Department of Chemistry, The University of Chicago, Chicago, IL, 60637, USA.
Pritzker School of Molecular Engineering, The University of Chicago, Chicago, IL, 60637, USA.
Sci Data. 2024 Feb 20;11(1):222. doi: 10.1038/s41597-024-03019-3.
System specific neural force fields (NFFs) have gained popularity in computational chemistry. One of the most popular datasets as a bencharmk to develop NFF models is the MD17 dataset and its subsequent extension. These datasets comprise geometries from the equilibrium region of the ground electronic state potential energy surface, sampled from direct adiabatic dynamics. However, many chemical reactions involve significant molecular geometrical deformations, for example, bond breaking. Therefore, MD17 is inadequate to represent a chemical reaction. To address this limitation in MD17, we introduce a new dataset, called Extended Excited-state Molecular Dynamics (xxMD) dataset. The xxMD dataset involves geometries sampled from direct nonadiabatic dynamics, and the energies are computed at both multireference wavefunction theory and density functional theory. We show that the xxMD dataset involves diverse geometries which represent chemical reactions. Assessment of NFF models on xxMD dataset reveals significantly higher predictive errors than those reported for MD17 and its variants. This work underscores the challenges faced in crafting a generalizable NFF model with extrapolation capability.

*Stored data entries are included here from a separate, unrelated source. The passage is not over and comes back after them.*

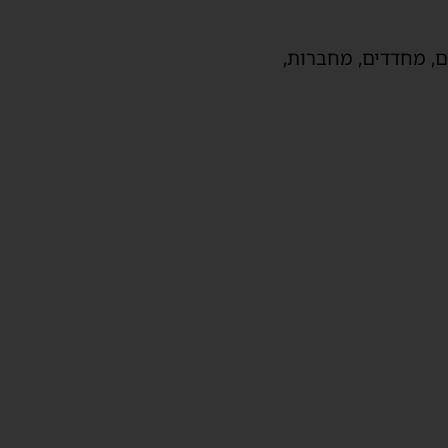
ם, מחדדים, מחברות,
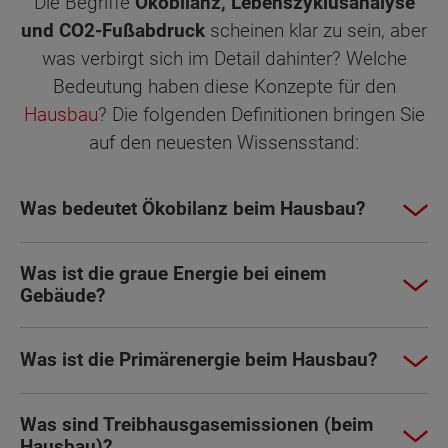
Die Begriffe
Ökobilanz, Lebenszyklusanalyse
und CO2-Fußabdruck
scheinen klar zu sein, aber
was verbirgt sich im Detail dahinter? Welche
Bedeutung haben diese Konzepte für den
Hausbau
? Die folgenden Definitionen bringen Sie
auf den neuesten Wissensstand:
Was bedeutet Ökobilanz beim Hausbau?
Was ist die graue Energie bei einem
Gebäude?
Was ist die Primärenergie beim Hausbau?
Was sind Treibhausgasemissionen (beim
Hausbau)?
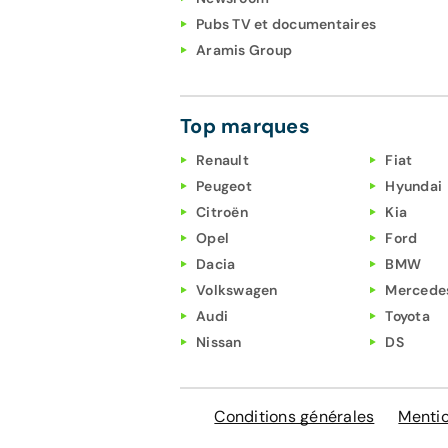
Pubs TV et documentaires
Aramis Group
Top marques
Renault
Fiat
Peugeot
Hyundai
Citroën
Kia
Opel
Ford
Dacia
BMW
Volkswagen
Mercede
Audi
Toyota
Nissan
DS
Conditions générales
Mentio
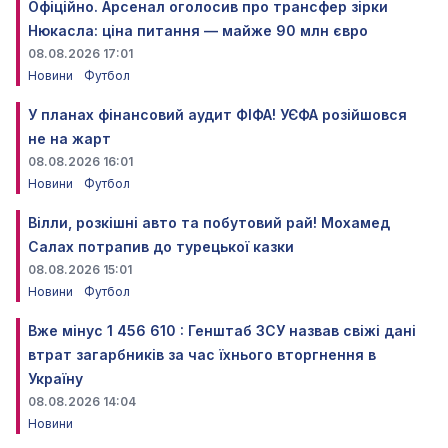
Офіційно. Арсенал оголосив про трансфер зірки
Нюкасла: ціна питання — майже 90 млн євро
08.08.2026 17:01
Новини
Футбол
У планах фінансовий аудит ФІФА! УЄФА розійшовся
не на жарт
08.08.2026 16:01
Новини
Футбол
Вілли, розкішні авто та побутовий рай! Мохамед
Салах потрапив до турецької казки
08.08.2026 15:01
Новини
Футбол
Вже мінус 1 456 610 : Генштаб ЗСУ назвав свіжі дані
втрат загарбників за час їхнього вторгнення в
Україну
08.08.2026 14:04
Новини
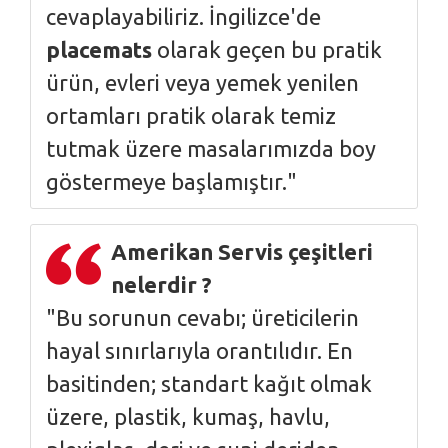
cevaplayabiliriz. İngilizce'de
placemats
olarak geçen bu pratik
ürün, evleri veya yemek yenilen
ortamları pratik olarak temiz
tutmak üzere masalarımızda boy
göstermeye başlamıştır."
Amerikan Servis çeşitleri
nelerdir ?
"Bu sorunun cevabı; üreticilerin
hayal sınırlarıyla orantılıdır. En
basitinden; standart kağıt olmak
üzere, plastik, kumaş, havlu,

系统特定的神经力场(NFF)在计算化学中越来越受欢迎。作为开发 NFF 模型的基准之一,最受欢迎的数据集之一是 MD17 数据集及其后续扩展。这些数据集包含从基电子态势能面的平衡区域中直接绝热动力学采样的几何形状。然而,许多化学反应涉及到显著的分子几何变形,例如键断裂。因此,MD17 不足以代表化学反应。为了解决 MD17 的这个局限性,我们引入了一个新的数据集,称为扩展激发态分子动力学(xxMD)数据集。xxMD 数据集涉及从直接非绝热动力学中采样的几何形状,并且能量是在多参考波函数理论和密度泛函理论上计算的。我们表明,xxMD 数据集涉及代表化学反应的各种几何形状。在 xxMD 数据集上评估 NFF 模型表明,预测误差明显高于 MD17 及其变体报告的误差。这项工作强调了在构建具有外推能力的通用 NFF 模型方面面临的挑战。